- _SUPPLIED INFORMATION_
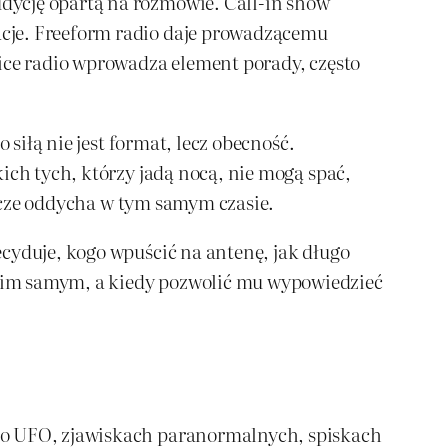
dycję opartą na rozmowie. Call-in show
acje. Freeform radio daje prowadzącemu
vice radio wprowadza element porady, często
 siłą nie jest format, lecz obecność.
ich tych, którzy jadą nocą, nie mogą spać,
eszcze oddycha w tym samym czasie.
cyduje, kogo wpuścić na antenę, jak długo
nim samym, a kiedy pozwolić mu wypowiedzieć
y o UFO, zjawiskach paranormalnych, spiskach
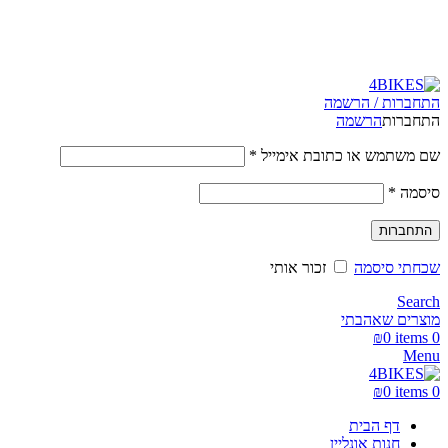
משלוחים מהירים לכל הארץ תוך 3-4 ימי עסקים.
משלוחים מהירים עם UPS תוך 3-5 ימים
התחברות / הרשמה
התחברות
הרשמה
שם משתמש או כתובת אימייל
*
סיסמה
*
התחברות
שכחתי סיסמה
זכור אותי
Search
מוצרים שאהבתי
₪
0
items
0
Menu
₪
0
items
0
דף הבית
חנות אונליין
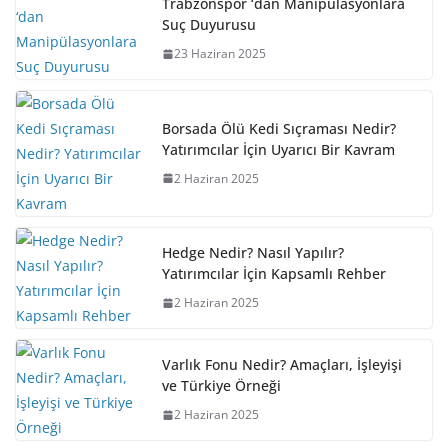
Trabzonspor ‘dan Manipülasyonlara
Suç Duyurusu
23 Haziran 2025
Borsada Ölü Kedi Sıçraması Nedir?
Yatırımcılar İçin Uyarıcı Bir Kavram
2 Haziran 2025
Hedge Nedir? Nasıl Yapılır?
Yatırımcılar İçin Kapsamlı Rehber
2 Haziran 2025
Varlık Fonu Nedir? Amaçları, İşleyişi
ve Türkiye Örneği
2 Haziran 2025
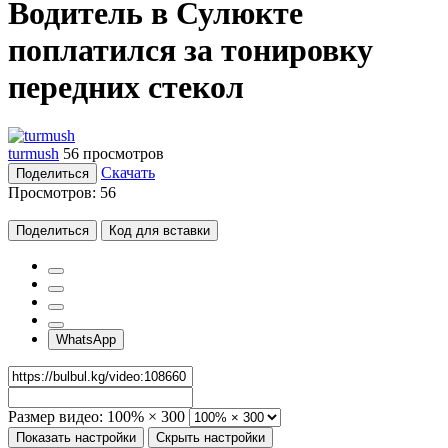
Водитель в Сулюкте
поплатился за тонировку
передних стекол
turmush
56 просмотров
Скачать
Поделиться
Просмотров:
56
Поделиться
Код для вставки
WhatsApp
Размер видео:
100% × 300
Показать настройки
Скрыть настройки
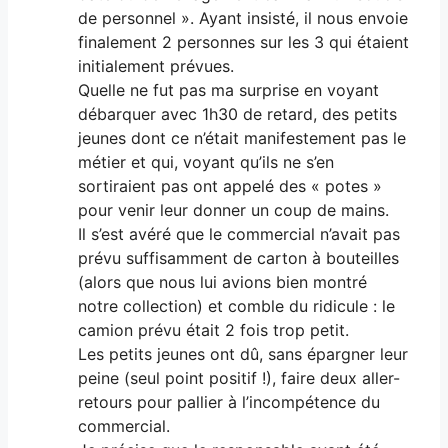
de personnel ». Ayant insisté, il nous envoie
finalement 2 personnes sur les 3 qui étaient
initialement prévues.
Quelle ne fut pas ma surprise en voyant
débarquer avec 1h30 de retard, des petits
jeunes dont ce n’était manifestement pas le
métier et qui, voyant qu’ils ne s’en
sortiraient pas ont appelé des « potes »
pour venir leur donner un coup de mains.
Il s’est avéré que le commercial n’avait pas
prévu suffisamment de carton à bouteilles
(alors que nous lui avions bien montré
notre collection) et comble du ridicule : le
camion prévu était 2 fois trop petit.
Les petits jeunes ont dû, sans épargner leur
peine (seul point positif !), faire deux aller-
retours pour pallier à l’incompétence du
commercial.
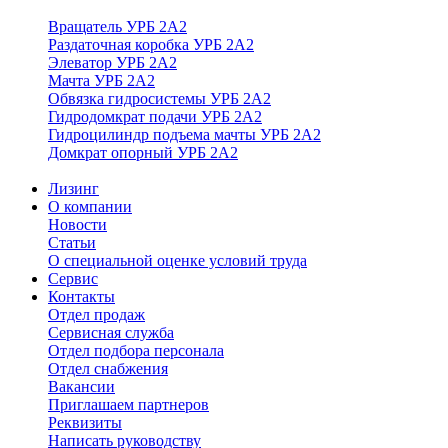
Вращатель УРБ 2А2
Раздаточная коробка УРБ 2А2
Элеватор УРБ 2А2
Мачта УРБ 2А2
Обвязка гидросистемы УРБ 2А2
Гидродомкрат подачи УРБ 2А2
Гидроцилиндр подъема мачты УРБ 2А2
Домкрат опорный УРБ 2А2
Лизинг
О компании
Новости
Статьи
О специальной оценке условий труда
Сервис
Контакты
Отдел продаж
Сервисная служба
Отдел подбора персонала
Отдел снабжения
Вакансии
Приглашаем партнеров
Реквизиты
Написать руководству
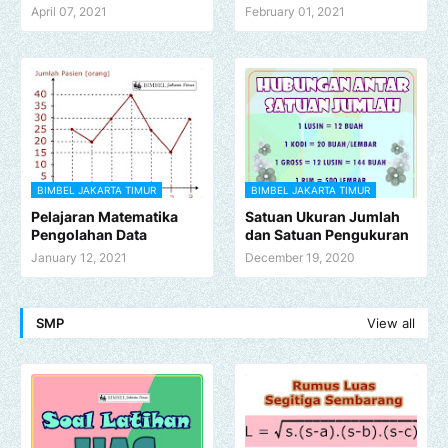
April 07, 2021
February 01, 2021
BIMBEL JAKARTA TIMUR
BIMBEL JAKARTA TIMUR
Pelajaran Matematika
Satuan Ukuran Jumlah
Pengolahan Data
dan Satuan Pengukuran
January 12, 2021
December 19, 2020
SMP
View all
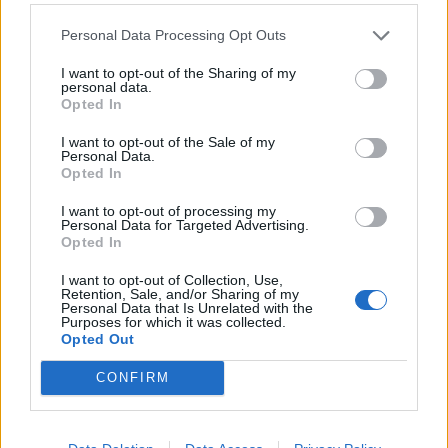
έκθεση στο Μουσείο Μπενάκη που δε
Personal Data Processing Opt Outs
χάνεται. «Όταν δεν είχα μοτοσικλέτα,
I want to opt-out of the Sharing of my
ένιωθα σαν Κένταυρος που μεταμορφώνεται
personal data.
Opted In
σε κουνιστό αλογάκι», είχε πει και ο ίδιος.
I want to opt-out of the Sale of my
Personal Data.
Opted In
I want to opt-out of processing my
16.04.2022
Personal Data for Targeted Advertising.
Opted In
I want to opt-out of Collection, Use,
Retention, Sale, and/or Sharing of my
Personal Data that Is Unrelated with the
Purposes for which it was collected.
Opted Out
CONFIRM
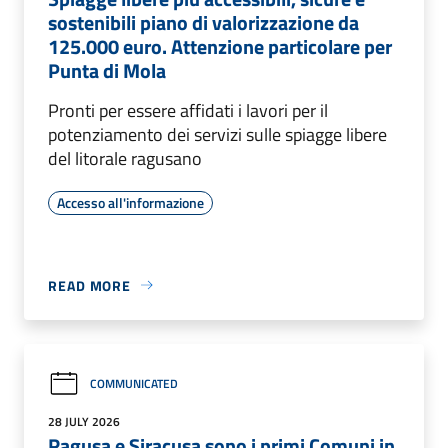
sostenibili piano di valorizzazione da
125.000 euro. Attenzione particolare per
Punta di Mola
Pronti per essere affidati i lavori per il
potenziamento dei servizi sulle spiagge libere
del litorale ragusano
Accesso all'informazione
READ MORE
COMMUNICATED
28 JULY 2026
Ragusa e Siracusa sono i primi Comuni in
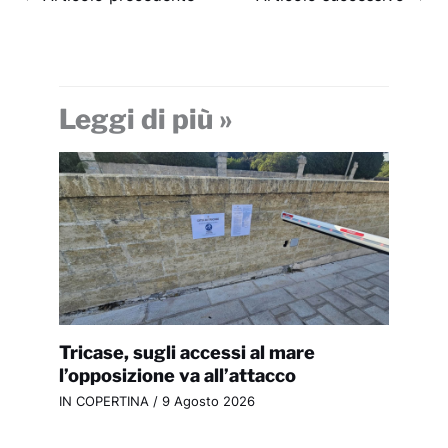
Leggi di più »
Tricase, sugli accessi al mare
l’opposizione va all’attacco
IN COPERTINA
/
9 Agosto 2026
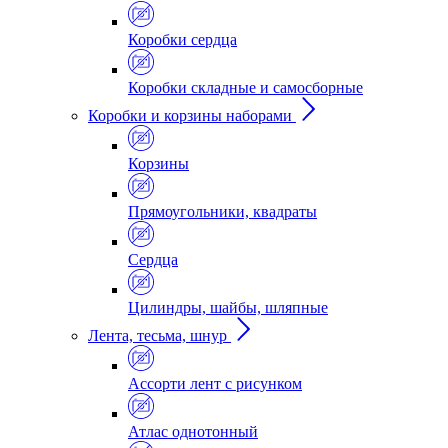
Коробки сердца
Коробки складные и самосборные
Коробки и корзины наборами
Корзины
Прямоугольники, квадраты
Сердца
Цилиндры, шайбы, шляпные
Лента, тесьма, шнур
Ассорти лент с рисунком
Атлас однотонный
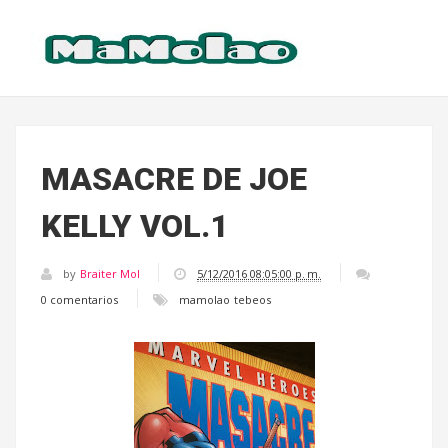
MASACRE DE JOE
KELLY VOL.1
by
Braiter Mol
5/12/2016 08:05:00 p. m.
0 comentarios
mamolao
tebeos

* * *

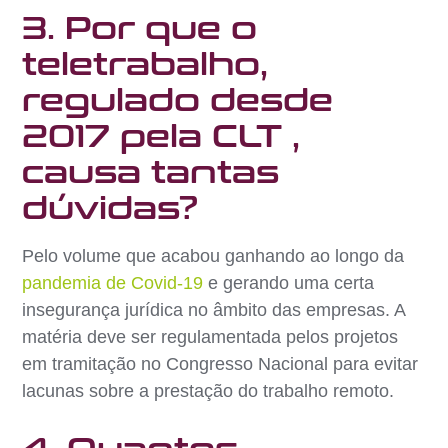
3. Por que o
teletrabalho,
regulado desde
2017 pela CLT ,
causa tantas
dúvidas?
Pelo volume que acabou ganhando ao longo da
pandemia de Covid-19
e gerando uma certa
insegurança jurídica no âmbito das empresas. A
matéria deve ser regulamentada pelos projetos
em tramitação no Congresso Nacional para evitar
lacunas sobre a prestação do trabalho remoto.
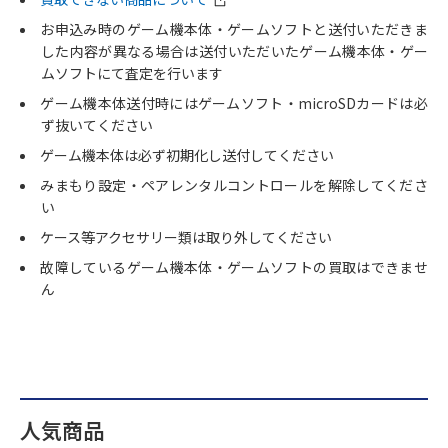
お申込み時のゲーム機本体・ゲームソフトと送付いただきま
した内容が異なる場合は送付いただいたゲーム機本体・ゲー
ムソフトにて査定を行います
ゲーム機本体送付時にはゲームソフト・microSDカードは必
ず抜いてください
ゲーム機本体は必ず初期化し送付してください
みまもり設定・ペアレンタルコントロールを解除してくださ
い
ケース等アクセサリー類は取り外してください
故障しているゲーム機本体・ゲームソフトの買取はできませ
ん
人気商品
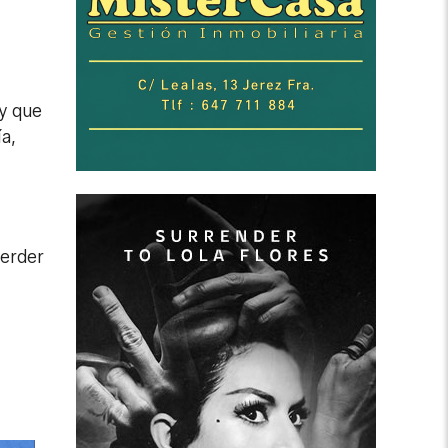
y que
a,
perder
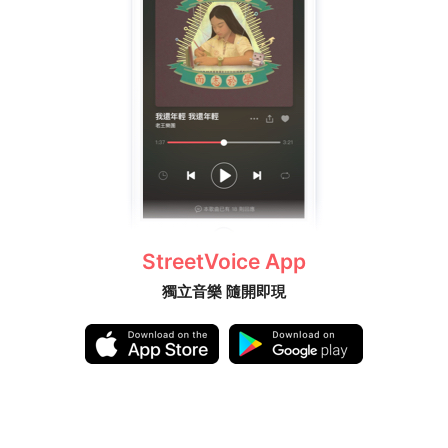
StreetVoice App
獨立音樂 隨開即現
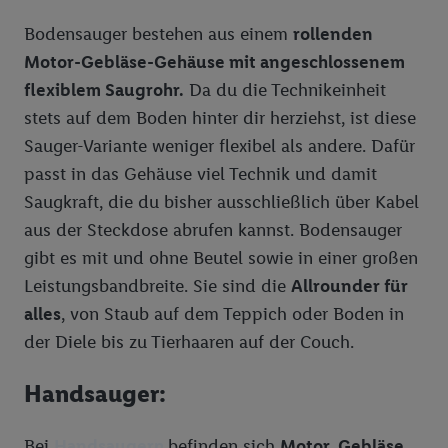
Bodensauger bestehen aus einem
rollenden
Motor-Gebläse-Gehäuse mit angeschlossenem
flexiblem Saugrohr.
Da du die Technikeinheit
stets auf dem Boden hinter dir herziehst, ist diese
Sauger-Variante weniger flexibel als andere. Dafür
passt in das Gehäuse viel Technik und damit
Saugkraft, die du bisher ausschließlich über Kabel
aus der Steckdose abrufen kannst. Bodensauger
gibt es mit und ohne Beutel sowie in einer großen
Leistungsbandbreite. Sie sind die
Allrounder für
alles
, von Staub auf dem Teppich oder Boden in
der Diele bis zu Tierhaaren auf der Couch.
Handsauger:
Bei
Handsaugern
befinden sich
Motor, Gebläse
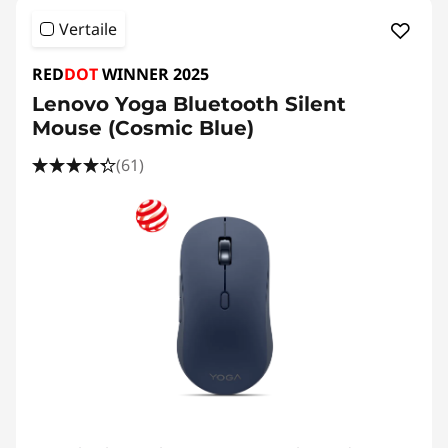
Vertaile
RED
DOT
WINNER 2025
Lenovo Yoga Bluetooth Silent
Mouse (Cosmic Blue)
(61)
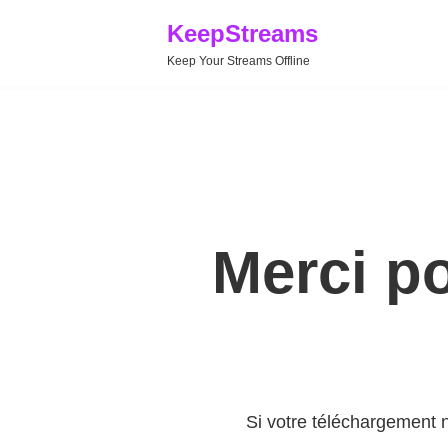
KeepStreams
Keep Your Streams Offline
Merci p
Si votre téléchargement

...

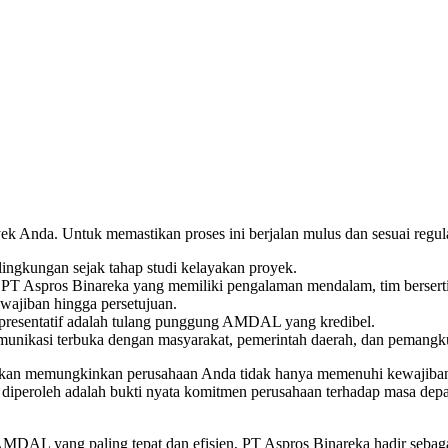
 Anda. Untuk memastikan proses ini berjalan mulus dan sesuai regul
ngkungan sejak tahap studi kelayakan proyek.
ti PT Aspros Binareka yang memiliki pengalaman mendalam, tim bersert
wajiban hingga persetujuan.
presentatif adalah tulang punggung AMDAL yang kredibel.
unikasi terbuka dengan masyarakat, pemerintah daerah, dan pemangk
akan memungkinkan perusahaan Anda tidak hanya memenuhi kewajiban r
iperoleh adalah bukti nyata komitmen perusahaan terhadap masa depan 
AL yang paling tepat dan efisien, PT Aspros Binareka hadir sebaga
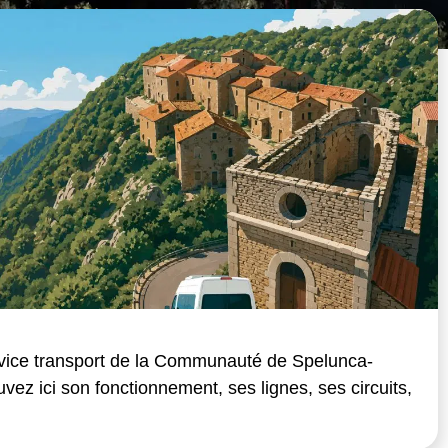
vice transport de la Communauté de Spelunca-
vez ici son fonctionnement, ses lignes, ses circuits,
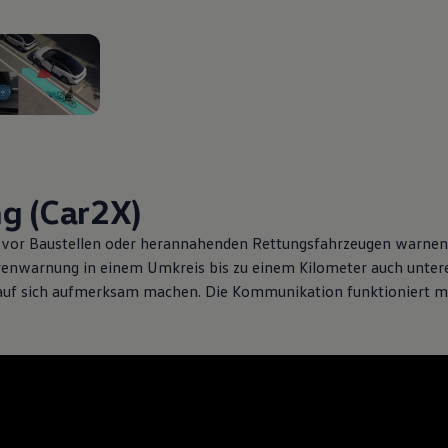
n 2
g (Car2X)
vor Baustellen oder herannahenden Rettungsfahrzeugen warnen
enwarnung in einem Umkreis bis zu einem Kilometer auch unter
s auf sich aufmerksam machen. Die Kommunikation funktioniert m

- _DIRECTIONS_
Which lines in the records above hold the string "était"? Copy each of them.

- _ANSWER SPACE_
jeunes dont ce n’était manifestement pas le
camion prévu était 2 fois trop petit.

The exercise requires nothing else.